In concluding that Seattle police unnecessarily Tazered Brooks, the court, writes Judge Richard A. Paez, recognizes "the importance of having people sign their traffic citations when required to do so by state law. However, we have no difficulty deciding that failing to sign a traffic citation and driving 32 miles per hour in a 20-mile-per-hour zone are not serious offenses."
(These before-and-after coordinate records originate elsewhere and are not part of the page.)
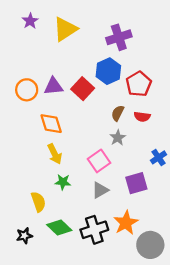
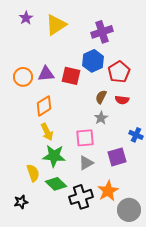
red square: (83, 89) -> (71, 76), turned -30
orange diamond: (51, 124) -> (44, 106), turned 75
blue cross: (158, 157) -> (136, 135), turned -32
pink square: (99, 161) -> (85, 138), turned 30
green star: (63, 182) -> (54, 156), size x1.6
green diamond: (59, 227) -> (56, 184), moved

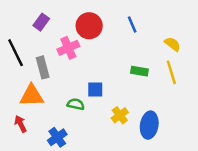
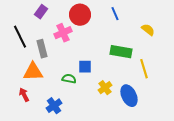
green rectangle: (139, 71) -> (121, 52), size x1.5
yellow line: (171, 72) -> (144, 69), moved
blue ellipse: (149, 125) -> (129, 96), turned -35

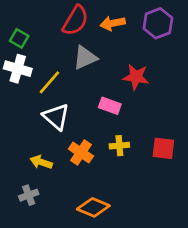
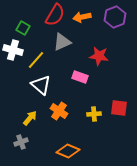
green square: (19, 38) -> (23, 28), moved
yellow cross: (119, 146) -> (94, 114), moved
yellow arrow: (41, 162) -> (30, 118), turned 112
Officers also were at no risk from the the pregnant driver, Paez adds. "At no time did Brooks verbally threaten the officers. She gave no indication of being armed and, behind the wheel of her car, she was not physically threatening....A reasonable fact-finder could conclude, taking the evidence in the light most favorable to Brooks, that the officers' use of force was unreasonable and therefore constitutionally excessive."
However, because case law on the use of lasers in 2004 "was not sufficiently clear at
the time of the incident to render the alleged violation clearly established," the court concluded, "the defendant officers are entitled to the defense of qualified immunity."
The case has cost city taxpayers at least $345,000 in legal fees and left Brooks with weighty legal costs and several Taser scars. "If the police had done their job right," says Zubel, "this never would have happened."